◆ WHAT YOU NEED TO DO
Pull every line holding the word "fastener" from the data below and copy it.

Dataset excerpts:
┄┄┄┄┄┄┄┄┄┄┄┄┄┄┄┄┄┄┄┄

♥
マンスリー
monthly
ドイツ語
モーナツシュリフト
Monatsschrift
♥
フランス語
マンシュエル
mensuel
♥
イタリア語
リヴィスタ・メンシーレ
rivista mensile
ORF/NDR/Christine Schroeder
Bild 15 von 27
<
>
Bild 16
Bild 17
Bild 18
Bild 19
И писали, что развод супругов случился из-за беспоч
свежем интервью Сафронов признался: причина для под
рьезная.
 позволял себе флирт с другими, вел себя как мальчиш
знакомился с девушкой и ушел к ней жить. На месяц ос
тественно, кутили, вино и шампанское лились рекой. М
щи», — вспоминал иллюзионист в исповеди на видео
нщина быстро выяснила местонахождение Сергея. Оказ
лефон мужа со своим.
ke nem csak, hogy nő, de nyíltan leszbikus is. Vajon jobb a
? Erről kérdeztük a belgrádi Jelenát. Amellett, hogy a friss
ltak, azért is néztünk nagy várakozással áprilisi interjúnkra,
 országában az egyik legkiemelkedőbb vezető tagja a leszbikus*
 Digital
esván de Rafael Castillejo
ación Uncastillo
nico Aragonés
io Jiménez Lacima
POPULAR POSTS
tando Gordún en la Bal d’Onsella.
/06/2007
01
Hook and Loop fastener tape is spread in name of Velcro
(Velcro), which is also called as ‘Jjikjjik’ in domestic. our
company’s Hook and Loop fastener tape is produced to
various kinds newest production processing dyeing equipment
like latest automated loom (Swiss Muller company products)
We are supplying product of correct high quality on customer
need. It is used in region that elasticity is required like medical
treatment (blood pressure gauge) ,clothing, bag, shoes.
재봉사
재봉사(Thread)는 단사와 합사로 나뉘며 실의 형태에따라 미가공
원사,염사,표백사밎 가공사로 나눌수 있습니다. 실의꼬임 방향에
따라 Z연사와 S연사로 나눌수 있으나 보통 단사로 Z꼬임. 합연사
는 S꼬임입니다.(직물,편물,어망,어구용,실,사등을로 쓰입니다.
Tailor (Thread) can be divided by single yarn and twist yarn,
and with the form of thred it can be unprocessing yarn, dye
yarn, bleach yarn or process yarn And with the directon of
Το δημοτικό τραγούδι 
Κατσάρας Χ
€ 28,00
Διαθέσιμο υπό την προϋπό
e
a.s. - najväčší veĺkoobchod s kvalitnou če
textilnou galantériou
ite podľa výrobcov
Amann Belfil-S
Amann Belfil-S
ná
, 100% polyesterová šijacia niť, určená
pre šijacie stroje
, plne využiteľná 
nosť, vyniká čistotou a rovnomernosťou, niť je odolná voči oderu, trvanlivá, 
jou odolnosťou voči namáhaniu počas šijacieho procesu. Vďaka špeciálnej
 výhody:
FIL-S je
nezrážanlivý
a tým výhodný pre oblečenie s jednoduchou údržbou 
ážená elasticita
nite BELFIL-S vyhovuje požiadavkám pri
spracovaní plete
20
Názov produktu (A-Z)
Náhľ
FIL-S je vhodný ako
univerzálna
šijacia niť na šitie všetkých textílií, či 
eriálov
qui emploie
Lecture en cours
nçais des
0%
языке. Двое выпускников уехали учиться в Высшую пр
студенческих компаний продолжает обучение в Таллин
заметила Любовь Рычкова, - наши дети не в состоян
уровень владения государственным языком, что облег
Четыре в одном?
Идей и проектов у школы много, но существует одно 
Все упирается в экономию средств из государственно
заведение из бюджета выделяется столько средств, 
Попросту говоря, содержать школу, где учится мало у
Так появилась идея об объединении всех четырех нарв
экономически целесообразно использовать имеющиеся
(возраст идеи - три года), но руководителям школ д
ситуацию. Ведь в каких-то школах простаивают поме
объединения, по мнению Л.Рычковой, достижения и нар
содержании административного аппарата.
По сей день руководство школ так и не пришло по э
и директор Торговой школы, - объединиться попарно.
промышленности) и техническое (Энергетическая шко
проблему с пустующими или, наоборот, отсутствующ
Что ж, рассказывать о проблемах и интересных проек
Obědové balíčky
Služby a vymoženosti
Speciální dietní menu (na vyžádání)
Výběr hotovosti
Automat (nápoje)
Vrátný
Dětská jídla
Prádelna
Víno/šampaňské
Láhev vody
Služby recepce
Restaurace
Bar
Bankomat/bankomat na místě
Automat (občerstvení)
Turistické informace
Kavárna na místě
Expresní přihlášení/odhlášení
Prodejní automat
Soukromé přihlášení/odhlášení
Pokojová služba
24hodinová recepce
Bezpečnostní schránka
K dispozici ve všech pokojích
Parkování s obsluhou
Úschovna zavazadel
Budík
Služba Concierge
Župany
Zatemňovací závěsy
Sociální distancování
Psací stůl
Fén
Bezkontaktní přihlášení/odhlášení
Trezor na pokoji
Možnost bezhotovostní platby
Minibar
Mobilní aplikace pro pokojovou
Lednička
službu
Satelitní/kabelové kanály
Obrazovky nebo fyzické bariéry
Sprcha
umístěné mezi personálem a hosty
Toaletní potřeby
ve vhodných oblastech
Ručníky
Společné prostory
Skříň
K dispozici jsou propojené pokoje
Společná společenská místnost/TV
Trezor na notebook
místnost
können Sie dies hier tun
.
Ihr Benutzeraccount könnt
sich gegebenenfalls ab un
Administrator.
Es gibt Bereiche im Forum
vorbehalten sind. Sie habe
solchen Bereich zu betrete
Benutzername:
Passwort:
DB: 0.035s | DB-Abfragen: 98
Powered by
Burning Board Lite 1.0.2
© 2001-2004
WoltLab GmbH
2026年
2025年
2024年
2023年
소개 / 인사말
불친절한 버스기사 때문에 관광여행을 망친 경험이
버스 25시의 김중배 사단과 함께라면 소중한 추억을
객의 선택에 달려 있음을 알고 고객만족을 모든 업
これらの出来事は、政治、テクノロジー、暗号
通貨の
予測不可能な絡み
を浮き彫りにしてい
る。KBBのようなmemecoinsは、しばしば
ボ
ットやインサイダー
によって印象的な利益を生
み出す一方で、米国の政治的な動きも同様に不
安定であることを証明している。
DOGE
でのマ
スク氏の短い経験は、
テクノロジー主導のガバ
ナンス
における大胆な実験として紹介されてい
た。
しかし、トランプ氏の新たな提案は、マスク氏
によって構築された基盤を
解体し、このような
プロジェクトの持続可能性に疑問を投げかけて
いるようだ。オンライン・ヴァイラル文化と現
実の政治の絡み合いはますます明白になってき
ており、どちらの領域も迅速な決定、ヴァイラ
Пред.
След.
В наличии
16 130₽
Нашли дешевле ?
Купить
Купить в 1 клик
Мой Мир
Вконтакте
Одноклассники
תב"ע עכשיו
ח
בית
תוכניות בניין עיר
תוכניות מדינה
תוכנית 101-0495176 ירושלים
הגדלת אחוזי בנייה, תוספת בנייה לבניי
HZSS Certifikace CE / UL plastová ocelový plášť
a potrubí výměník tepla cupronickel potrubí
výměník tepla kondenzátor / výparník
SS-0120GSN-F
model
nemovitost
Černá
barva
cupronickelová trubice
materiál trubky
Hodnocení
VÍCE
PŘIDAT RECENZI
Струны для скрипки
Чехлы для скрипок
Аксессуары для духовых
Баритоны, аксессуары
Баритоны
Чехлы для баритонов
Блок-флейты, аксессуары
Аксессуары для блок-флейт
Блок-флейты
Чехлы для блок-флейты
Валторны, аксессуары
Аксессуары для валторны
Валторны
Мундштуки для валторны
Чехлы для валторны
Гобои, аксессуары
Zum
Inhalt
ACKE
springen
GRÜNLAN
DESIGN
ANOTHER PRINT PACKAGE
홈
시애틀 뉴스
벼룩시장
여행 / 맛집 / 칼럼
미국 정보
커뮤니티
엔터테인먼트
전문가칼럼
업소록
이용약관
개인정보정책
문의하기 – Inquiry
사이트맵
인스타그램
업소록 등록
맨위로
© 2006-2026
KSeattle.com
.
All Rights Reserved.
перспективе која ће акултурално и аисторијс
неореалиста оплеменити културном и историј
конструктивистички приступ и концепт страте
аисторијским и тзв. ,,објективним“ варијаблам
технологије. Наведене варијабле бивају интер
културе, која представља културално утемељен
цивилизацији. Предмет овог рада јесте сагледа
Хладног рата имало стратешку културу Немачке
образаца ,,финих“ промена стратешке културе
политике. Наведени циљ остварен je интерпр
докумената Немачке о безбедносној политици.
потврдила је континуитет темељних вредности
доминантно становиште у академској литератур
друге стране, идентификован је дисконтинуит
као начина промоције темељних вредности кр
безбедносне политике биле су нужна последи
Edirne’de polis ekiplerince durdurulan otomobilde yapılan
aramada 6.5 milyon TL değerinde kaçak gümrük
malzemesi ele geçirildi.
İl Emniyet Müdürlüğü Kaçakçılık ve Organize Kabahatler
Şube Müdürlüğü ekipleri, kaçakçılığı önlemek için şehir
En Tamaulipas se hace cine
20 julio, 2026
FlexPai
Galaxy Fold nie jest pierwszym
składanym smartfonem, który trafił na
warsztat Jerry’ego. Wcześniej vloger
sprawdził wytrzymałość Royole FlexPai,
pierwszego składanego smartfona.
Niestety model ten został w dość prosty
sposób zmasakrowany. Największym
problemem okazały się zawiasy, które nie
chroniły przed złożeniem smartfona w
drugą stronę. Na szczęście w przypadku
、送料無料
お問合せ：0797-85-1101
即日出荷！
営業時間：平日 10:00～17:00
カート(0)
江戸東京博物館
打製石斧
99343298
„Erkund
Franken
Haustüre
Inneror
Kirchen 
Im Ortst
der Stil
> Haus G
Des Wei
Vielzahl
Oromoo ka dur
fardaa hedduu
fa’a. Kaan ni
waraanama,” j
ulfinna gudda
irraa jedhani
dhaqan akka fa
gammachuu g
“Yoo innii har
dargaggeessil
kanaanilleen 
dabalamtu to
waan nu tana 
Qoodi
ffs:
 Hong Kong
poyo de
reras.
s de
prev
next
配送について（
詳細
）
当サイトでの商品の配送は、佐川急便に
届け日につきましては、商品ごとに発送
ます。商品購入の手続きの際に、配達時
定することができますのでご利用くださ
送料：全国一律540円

┄┄┄┄┄┄┄┄┄┄┄┄┄┄┄┄┄┄┄┄

◆ TASK RESPONSE
Hook and Loop fastener tape is spread in name of Velcro
company’s Hook and Loop fastener tape is produced to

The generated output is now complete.